Document layout analysis data
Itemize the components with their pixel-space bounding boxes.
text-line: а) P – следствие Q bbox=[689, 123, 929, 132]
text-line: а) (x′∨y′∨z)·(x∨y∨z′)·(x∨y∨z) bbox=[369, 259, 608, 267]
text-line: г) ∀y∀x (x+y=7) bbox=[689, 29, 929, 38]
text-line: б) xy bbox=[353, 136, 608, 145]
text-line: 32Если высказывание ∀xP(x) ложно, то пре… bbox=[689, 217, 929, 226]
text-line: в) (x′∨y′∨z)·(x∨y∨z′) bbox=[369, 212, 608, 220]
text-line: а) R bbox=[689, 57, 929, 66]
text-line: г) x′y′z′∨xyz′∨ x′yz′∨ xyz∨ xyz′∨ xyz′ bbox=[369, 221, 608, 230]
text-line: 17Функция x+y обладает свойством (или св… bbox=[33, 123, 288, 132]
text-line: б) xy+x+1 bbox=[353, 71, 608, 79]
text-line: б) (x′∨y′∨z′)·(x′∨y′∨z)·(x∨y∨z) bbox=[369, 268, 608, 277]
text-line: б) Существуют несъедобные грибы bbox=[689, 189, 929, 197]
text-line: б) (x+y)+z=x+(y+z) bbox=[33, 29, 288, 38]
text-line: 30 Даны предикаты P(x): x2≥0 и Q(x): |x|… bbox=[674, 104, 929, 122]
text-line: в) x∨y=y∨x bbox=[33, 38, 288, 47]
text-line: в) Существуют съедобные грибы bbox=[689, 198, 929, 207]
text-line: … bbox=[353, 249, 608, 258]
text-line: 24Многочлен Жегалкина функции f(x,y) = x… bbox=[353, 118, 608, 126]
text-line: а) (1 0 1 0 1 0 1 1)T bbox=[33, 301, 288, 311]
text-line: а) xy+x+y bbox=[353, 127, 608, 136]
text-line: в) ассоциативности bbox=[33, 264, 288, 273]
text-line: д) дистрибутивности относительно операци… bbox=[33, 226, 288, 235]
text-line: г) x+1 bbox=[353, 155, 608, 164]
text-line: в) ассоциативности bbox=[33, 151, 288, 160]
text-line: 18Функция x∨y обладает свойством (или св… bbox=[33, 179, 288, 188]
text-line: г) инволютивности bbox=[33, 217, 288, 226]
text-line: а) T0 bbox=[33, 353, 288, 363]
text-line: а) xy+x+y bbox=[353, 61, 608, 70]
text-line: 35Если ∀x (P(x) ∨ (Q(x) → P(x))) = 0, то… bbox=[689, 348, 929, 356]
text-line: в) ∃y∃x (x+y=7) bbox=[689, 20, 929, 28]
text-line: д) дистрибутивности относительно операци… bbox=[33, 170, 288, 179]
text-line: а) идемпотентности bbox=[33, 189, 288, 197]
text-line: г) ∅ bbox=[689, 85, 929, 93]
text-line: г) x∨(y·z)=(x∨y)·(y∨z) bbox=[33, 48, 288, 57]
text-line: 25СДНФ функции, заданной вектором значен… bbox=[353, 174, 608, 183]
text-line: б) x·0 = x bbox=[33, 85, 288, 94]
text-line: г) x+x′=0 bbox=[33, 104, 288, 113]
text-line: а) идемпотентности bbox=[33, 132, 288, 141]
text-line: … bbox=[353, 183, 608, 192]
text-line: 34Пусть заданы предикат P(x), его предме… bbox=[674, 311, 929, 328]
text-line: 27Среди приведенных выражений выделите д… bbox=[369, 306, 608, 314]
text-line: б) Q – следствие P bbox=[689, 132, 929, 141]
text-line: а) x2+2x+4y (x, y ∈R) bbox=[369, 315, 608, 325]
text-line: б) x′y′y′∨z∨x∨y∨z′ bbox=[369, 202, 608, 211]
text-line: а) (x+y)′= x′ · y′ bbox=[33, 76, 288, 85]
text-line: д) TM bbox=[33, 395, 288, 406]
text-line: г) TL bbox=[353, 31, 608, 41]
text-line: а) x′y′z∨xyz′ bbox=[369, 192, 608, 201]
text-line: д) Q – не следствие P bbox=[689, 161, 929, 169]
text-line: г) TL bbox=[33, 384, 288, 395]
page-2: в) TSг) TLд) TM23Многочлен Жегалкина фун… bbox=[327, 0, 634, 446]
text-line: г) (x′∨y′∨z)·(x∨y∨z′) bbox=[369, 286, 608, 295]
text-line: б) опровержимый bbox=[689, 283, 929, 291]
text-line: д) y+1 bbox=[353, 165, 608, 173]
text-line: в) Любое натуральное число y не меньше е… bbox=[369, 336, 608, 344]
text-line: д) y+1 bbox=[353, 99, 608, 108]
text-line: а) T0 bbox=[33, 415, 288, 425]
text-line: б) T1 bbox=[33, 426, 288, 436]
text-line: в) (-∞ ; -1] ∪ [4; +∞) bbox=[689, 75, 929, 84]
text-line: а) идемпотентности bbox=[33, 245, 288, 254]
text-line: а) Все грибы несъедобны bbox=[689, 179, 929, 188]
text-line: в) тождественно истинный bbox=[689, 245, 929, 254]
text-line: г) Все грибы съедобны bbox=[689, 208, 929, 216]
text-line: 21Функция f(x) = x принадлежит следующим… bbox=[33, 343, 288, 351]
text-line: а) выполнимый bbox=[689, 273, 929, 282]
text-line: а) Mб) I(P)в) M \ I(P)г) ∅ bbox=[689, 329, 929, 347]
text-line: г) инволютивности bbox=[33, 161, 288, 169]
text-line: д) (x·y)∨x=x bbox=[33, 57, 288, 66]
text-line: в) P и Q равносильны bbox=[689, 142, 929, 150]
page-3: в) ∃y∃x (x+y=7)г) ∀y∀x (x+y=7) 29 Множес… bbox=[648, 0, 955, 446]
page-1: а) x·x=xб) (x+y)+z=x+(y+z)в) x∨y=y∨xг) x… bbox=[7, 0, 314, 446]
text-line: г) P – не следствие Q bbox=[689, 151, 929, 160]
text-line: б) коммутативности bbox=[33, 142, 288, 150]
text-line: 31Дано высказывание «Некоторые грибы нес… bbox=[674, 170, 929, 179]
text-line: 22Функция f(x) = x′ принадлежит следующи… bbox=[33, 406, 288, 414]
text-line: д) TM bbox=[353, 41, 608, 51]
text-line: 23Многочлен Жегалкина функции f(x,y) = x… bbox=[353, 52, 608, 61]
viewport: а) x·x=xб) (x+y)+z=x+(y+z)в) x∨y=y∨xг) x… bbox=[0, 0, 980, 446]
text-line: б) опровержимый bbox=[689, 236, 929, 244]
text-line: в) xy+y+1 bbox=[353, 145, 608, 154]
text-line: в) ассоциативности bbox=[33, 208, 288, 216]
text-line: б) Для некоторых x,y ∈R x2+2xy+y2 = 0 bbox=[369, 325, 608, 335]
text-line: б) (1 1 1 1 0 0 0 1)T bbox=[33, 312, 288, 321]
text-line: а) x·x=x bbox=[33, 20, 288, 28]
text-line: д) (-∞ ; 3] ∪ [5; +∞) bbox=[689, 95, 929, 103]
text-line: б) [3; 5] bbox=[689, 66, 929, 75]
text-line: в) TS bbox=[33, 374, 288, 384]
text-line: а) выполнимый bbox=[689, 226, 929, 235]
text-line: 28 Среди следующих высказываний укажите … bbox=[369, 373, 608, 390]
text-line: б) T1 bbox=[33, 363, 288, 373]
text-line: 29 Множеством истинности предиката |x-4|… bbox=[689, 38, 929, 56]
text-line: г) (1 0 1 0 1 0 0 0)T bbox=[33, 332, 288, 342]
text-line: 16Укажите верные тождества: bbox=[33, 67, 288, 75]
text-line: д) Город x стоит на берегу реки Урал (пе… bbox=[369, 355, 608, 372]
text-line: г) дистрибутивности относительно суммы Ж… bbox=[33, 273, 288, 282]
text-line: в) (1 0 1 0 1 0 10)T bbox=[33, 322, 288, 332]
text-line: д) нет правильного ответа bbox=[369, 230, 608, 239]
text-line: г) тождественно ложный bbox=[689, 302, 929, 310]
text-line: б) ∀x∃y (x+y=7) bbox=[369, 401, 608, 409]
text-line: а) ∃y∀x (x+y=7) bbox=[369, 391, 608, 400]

WHAT IS BEING ASKED: Where a line of the records has the string "относительно", return that line.

ANSWER:
text-line: д) дистрибутивности относительно операци… bbox=[33, 226, 288, 235]
text-line: д) дистрибутивности относительно операци… bbox=[33, 170, 288, 179]
text-line: г) дистрибутивности относительно суммы Ж… bbox=[33, 273, 288, 282]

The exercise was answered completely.